SUPPLIED RECORDS START

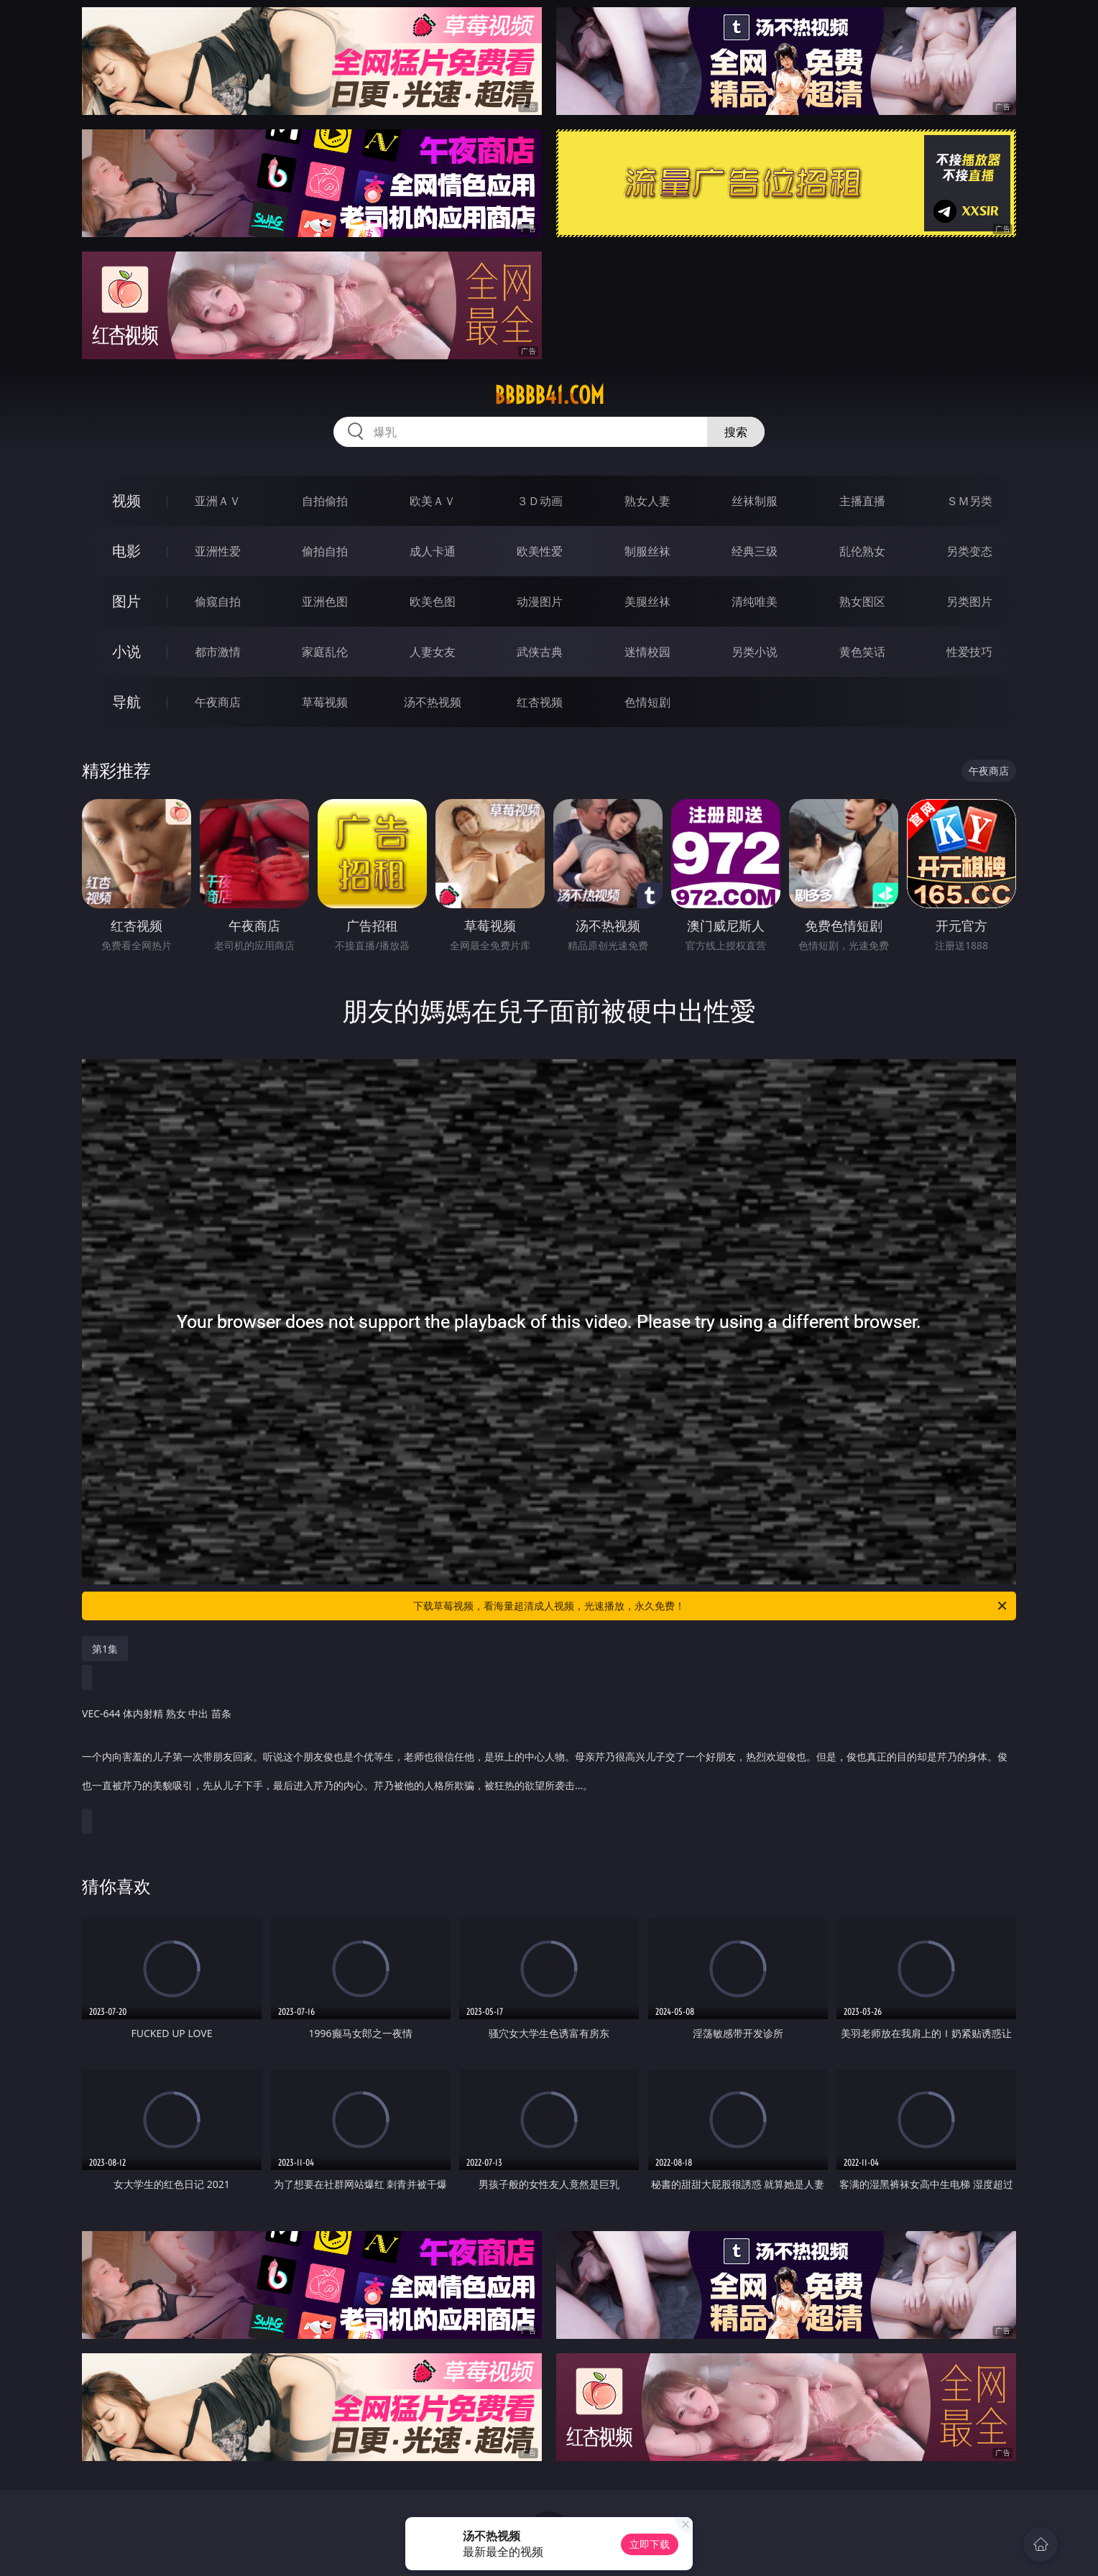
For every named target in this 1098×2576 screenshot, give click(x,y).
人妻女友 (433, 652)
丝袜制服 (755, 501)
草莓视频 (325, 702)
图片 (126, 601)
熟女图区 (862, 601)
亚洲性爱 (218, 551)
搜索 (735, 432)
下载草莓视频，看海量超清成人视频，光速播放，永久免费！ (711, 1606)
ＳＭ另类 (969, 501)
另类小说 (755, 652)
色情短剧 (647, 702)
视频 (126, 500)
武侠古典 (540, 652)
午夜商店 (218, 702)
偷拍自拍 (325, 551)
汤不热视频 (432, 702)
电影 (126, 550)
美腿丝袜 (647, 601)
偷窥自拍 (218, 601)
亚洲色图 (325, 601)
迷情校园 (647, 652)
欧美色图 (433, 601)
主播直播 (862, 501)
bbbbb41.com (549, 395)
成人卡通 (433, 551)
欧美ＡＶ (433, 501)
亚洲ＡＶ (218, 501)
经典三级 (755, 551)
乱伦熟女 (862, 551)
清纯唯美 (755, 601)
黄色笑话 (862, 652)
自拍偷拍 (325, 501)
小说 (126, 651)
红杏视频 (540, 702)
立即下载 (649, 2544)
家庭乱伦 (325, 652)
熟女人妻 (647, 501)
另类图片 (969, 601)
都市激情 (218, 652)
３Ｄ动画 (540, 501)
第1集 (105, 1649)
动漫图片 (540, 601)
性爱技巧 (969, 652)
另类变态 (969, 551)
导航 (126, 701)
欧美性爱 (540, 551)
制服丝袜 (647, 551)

SUPPLIED RECORDS END
SUPPLIED RECORDS START

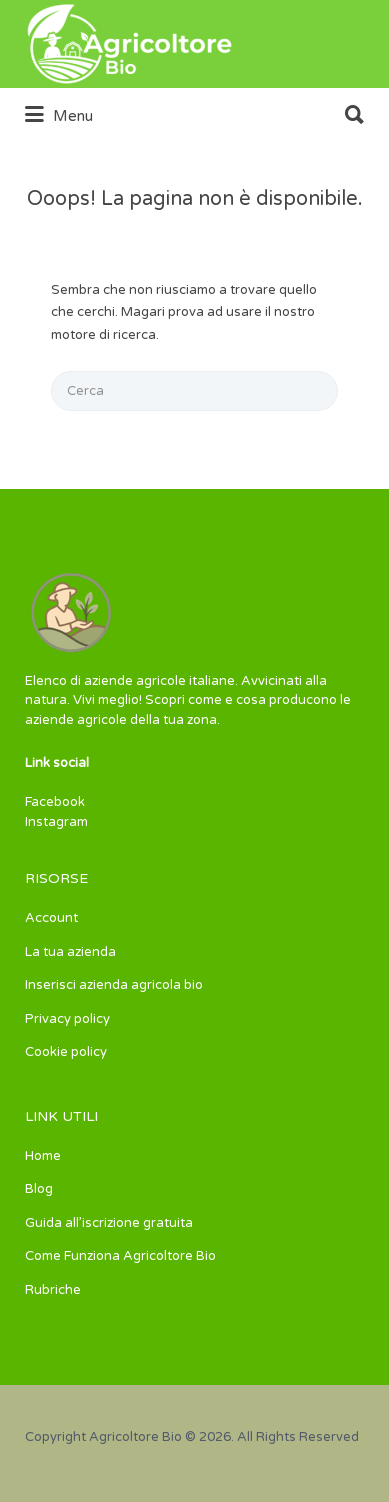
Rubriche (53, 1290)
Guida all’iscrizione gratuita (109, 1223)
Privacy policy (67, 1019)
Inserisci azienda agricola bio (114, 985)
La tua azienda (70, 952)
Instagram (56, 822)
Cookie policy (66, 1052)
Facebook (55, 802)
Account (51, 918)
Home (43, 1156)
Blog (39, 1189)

SUPPLIED RECORDS END

▶ [TASK INSTRUCTIONS] Among the records above, a stretch begins at the line containing "午夜商店 (218, 702)" and ends at the line containing "制服丝袜 (647, 551)". Restate that stretch word for word, and nothing else.

▶ [OUTPUT BELOW]
午夜商店 (218, 702)
偷拍自拍 (325, 551)
汤不热视频 (432, 702)
电影 (126, 550)
美腿丝袜 (647, 601)
偷窥自拍 (218, 601)
亚洲色图 (325, 601)
迷情校园 (647, 652)
欧美色图 (433, 601)
主播直播 (862, 501)
bbbbb41.com (549, 395)
成人卡通 (433, 551)
欧美ＡＶ (433, 501)
亚洲ＡＶ (218, 501)
经典三级 (755, 551)
乱伦熟女 (862, 551)
清纯唯美 (755, 601)
黄色笑话 (862, 652)
自拍偷拍 (325, 501)
小说 (126, 651)
红杏视频 (540, 702)
立即下载 (649, 2544)
家庭乱伦 (325, 652)
熟女人妻 (647, 501)
另类图片 (969, 601)
都市激情 (218, 652)
３Ｄ动画 (540, 501)
第1集 (105, 1649)
动漫图片 (540, 601)
性爱技巧 (969, 652)
另类变态 (969, 551)
导航 (126, 701)
欧美性爱 (540, 551)
制服丝袜 (647, 551)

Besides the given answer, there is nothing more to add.